Hear what Hedges has to say about the surveillance state hobbling the ability of (real) journalists to hold the corrupt and powerful accountable. Assange and Wikileaks is pretty much the last line of defense.
Ted Rall was vilified by supporters of corporate Democrats early on in the Obama administration for telling a little too much truth. Still he persisted. And this is a sad and revealing example of what that gets you these days.
"What these august guardians of the Fourth Estate are not as eager to talk about is how, when it comes to a little-known law with a massive effect on libel and defamation law, respectable print institutions like the New York Times are on the same side as such exemplars of yellow journalism as the National Enquirer."
Speaking of instances of specifically working against truth and transparency, this report is particularly galling.
“Freedom of the press in the world will cease to exist if a judge in one country is allowed to bar publication of information anywhere in the world.”

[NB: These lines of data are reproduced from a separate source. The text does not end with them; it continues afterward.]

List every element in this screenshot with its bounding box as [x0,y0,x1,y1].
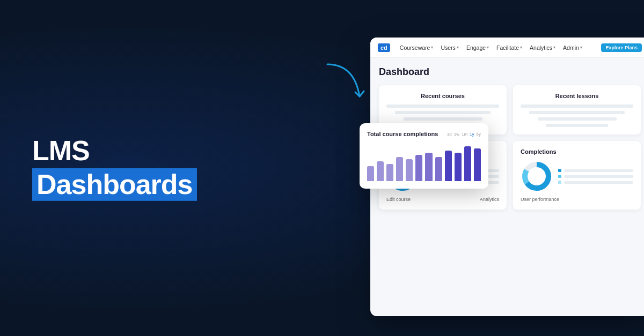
nav-facilitate[interactable]: Facilitate ▾ [496,44,522,51]
line [404,117,482,121]
dashboard-container: Total course completions 1d 1w 1m 1y 6y … [349,16,644,327]
line [386,104,499,108]
nav-facilitate-label: Facilitate [496,44,519,51]
nav-engage[interactable]: Engage ▾ [466,44,489,51]
bar-11 [474,148,481,181]
time-filters: 1d 1w 1m 1y 6y [447,132,481,137]
hazards-links: Edit course Analytics [386,197,499,202]
floating-chart-card: Total course completions 1d 1w 1m 1y 6y [360,123,488,189]
label-line [564,175,633,178]
line [538,117,617,121]
engage-chevron: ▾ [487,45,489,50]
label-line [564,181,633,184]
analytics-link[interactable]: Analytics [480,197,499,202]
nav-users[interactable]: Users ▾ [441,44,458,51]
line [521,104,633,108]
users-chevron: ▾ [457,45,459,50]
dot [558,181,561,184]
nav-admin-label: Admin [563,44,579,51]
line [529,111,625,114]
bar-4 [406,159,413,181]
completions-title: Completions [521,148,633,155]
label-item [558,181,633,184]
completions-card: Completions [513,141,641,210]
bar-3 [396,157,403,181]
filter-1d[interactable]: 1d [447,132,452,137]
edit-course-link[interactable]: Edit course [386,197,411,202]
hero-title-line2: Dashboards [32,168,197,201]
nav-courseware-label: Courseware [400,44,430,51]
dashboard-title: Dashboard [379,66,641,78]
bar-10 [464,146,471,181]
filter-6y[interactable]: 6y [477,132,481,137]
nav-admin[interactable]: Admin ▾ [563,44,582,51]
nav-courseware[interactable]: Courseware ▾ [400,44,434,51]
completions-links: User performance [521,197,633,202]
filter-1y[interactable]: 1y [470,132,474,137]
navbar-logo: ed [378,43,390,52]
completions-donut [521,160,553,192]
curved-arrow [311,54,376,118]
dot [558,175,561,178]
admin-chevron: ▾ [580,45,582,50]
nav-engage-label: Engage [466,44,486,51]
label-item [558,175,633,178]
nav-analytics-label: Analytics [530,44,552,51]
bar-6 [425,153,432,181]
hero-title-line1: LMS [32,135,90,166]
completions-labels [558,169,633,184]
bar-5 [415,155,422,181]
bar-chart [367,144,481,181]
label-item [558,169,633,172]
nav-users-label: Users [441,44,455,51]
completions-content [521,160,633,192]
recent-courses-title: Recent courses [386,93,499,99]
bar-9 [455,153,462,181]
hero-title: LMS Dashboards [32,135,197,200]
courseware-chevron: ▾ [431,45,433,50]
bar-1 [377,161,384,181]
line [395,111,491,114]
recent-lessons-card: Recent lessons [513,85,641,135]
svg-point-7 [530,170,543,183]
hero-section: LMS Dashboards [32,135,197,200]
chart-title: Total course completions [367,131,438,137]
explore-plans-button[interactable]: Explore Plans [601,43,642,52]
recent-lessons-lines [521,104,633,127]
line [546,124,608,127]
facilitate-chevron: ▾ [520,45,522,50]
bar-7 [435,157,442,181]
chart-header: Total course completions 1d 1w 1m 1y 6y [367,131,481,137]
label-line [564,169,633,172]
bar-8 [445,151,452,181]
nav-analytics[interactable]: Analytics ▾ [530,44,555,51]
navbar: ed Courseware ▾ Users ▾ Engage ▾ Facilit… [370,38,644,58]
filter-1m[interactable]: 1m [462,132,467,137]
user-performance-link[interactable]: User performance [521,197,559,202]
analytics-chevron: ▾ [553,45,555,50]
recent-lessons-title: Recent lessons [521,93,633,99]
dot [558,169,561,172]
filter-1w[interactable]: 1w [454,132,459,137]
bar-2 [386,164,393,182]
bar-0 [367,166,374,181]
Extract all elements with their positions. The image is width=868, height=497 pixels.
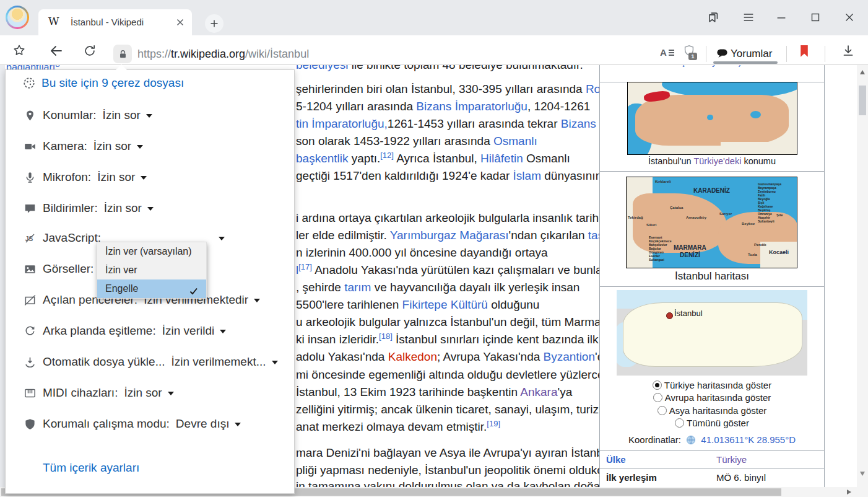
article-link[interactable]: Bizans [561,117,596,130]
browser-toolbar: https://tr.wikipedia.org/wiki/İstanbul A… [0,35,868,65]
article-link[interactable]: [18] [379,332,393,341]
dropdown-option[interactable]: İzin ver (varsayılan) [97,242,206,261]
article-link[interactable]: Fikirtepe Kültürü [402,298,488,311]
permission-value[interactable]: İzin verilmemekt... [171,355,266,368]
article-link[interactable]: İslam [513,169,541,182]
radio-button[interactable] [675,418,684,428]
new-tab-button[interactable] [205,14,224,33]
back-icon[interactable] [49,43,64,61]
istanbul-district-map[interactable]: KARADENİZ MARMARA DENİZİ Kocaeli Kırklar… [626,177,797,268]
infobox-row-label[interactable]: Ülke [606,451,626,468]
tab-close-icon[interactable] [175,17,186,28]
browser-tab[interactable]: W İstanbul - Vikipedi [38,9,192,35]
article-text: ki insan izleridir. [296,333,379,346]
reload-icon[interactable] [83,44,97,60]
radio-button[interactable] [653,393,662,402]
permission-value[interactable]: İzin sor [103,108,141,121]
favorites-star-icon[interactable] [12,43,26,59]
district-label: Beykoz [742,222,755,226]
close-window-button[interactable] [843,11,856,24]
shield-icon [24,418,36,429]
map-option-4[interactable]: Tümünü göster [600,417,824,429]
immersive-reader-icon[interactable]: A [660,47,674,58]
district-label: Pendik [754,243,766,247]
dropdown-option[interactable]: İzin ver [97,261,206,279]
coordinates-link[interactable]: 41.013611°K 28.955°D [701,434,796,445]
article-link[interactable]: [12] [380,151,394,160]
article-link[interactable]: Yarımburgaz Mağarası [390,229,509,242]
district-label: Tekirdağ [628,216,643,219]
permission-value[interactable]: İzin sor [97,170,135,183]
article-link[interactable]: [17] [298,262,312,271]
infobox-row-value[interactable]: Türkiye [716,451,747,468]
vertical-scrollbar[interactable] [857,65,868,487]
dropdown-caret-icon[interactable] [220,330,226,333]
minimize-button[interactable] [775,11,788,24]
url-path: /wiki/İstanbul [245,48,309,60]
article-line: 5500'lere tarihlenen Fikirtepe Kültürü o… [296,296,539,314]
article-link[interactable]: tin İmparatorluğu, [296,117,388,130]
dropdown-caret-icon[interactable] [219,237,225,240]
dropdown-caret-icon[interactable] [235,423,241,426]
permission-value[interactable]: İzin sor [104,201,142,214]
dropdown-option[interactable]: Engelle [97,279,206,298]
site-lock-icon[interactable] [113,45,132,63]
scroll-up-arrow[interactable] [860,70,865,74]
article-link[interactable]: Ankara [520,385,557,398]
permission-value[interactable]: İzin verildi [162,324,214,337]
dropdown-caret-icon[interactable] [254,299,260,302]
map-option-3[interactable]: Asya haritasında göster [600,405,824,417]
dropdown-caret-icon[interactable] [137,145,143,149]
bookmark-red-icon[interactable] [797,44,811,60]
page-left-margin [0,65,5,487]
downloads-icon[interactable] [841,43,856,61]
article-text: ; Avrupa Yakası'nda [437,350,544,363]
article-link[interactable]: başkentlik [296,152,349,165]
popups-icon [24,294,36,306]
article-line: adolu Yakası'nda Kalkedon; Avrupa Yakası… [296,348,617,366]
radio-label: Asya haritasında göster [669,405,767,416]
address-bar[interactable]: https://tr.wikipedia.org/wiki/İstanbul [137,45,309,63]
article-link[interactable]: Kalkedon [388,350,437,363]
permission-value[interactable]: İzin sor [93,139,131,152]
midi-icon [24,387,36,398]
all-content-settings-link[interactable]: Tüm içerik ayarları [43,461,139,475]
article-line: l[17] Anadolu Yakası'nda yürütülen kazı … [296,262,613,280]
profile-avatar[interactable] [6,6,29,29]
permission-value[interactable]: Devre dışı [176,417,230,430]
radio-button[interactable] [653,380,662,390]
map1-caption: İstanbul'un Türkiye'deki konumu [600,156,824,166]
collections-icon[interactable] [706,11,720,24]
map-option-1[interactable]: Türkiye haritasında göster [600,379,824,392]
comments-extension-button[interactable]: Yorumlar [731,45,772,63]
article-text: i ardına ortaya çıkartılan arkeolojik bu… [296,211,614,224]
map-caption-text: konumu [741,156,776,166]
maximize-button[interactable] [809,11,822,24]
permission-value[interactable]: İzin sor [124,386,162,399]
scroll-down-arrow[interactable] [860,472,865,476]
map-caption-link[interactable]: Türkiye'deki [693,156,741,166]
turkey-marker-map[interactable]: İstanbul [617,290,807,376]
article-link[interactable]: tarım [344,281,371,294]
article-link[interactable]: Bizans İmparatorluğu [416,100,527,113]
dropdown-caret-icon[interactable] [147,207,154,211]
images-icon [24,263,36,275]
article-link[interactable]: Hilâfetin [480,152,523,165]
scroll-right-arrow[interactable] [847,490,851,495]
comments-bubble-icon[interactable] [716,48,728,62]
permission-label: Mikrofon:İzin sor [43,169,147,186]
article-link[interactable]: Osmanlı [493,134,537,147]
cookies-link[interactable]: Bu site için 9 çerez dosyası [41,74,184,92]
turkey-location-map[interactable] [627,82,797,155]
map-option-2[interactable]: Avrupa haritasında göster [600,392,824,404]
article-link[interactable]: Byzantion [544,350,595,363]
dropdown-caret-icon[interactable] [168,392,174,395]
radio-button[interactable] [658,406,667,415]
dropdown-caret-icon[interactable] [146,114,152,118]
article-text: n izlerinin 400.000 yıl öncesine dayandı… [296,246,548,259]
dropdown-caret-icon[interactable] [272,361,278,364]
dropdown-caret-icon[interactable] [141,176,147,180]
article-link[interactable]: [19] [487,419,500,428]
vertical-scroll-thumb[interactable] [859,86,866,115]
menu-icon[interactable] [742,11,755,24]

– Martin Baron, Executive Editor, The Washington Post, Dec 13, 2018
It's troubling to see so little regard for potentially constraining the ability of journalists to report the facts. "For The People" my ass.
"Assange started a leak outlet on the premise that corrupt and unaccountable power is a problem in our world, and that the problem can be fought with the light of truth. Corrupt and unaccountable power has responded by detaining, silencing and smearing him. The persecution of Assange has proved his thesis about the world absolutely correct."
"The Guardian’s latest story provides a supposedly stronger foundation for an existing narrative: that Assange and Wikileaks knowingly published emails hacked by Russia from the Democratic party’s servers. In truth, there is no public evidence that the emails were hacked, or that Russia was involved."
A couple of pieces that are worth the read.
And the Taibbi piece referenced.
Unfortunately, the Americans do not want the TRUTH, they would rather naively believe that their government is defending their "Freedom", whatever the hell that is . . . . . While the government wants to know practically everything about its citizens, monitoring their every move (somewhat like the old Soviet Union they constantly criticized) they do not want their citizens to know shit about their government. Fascism complete.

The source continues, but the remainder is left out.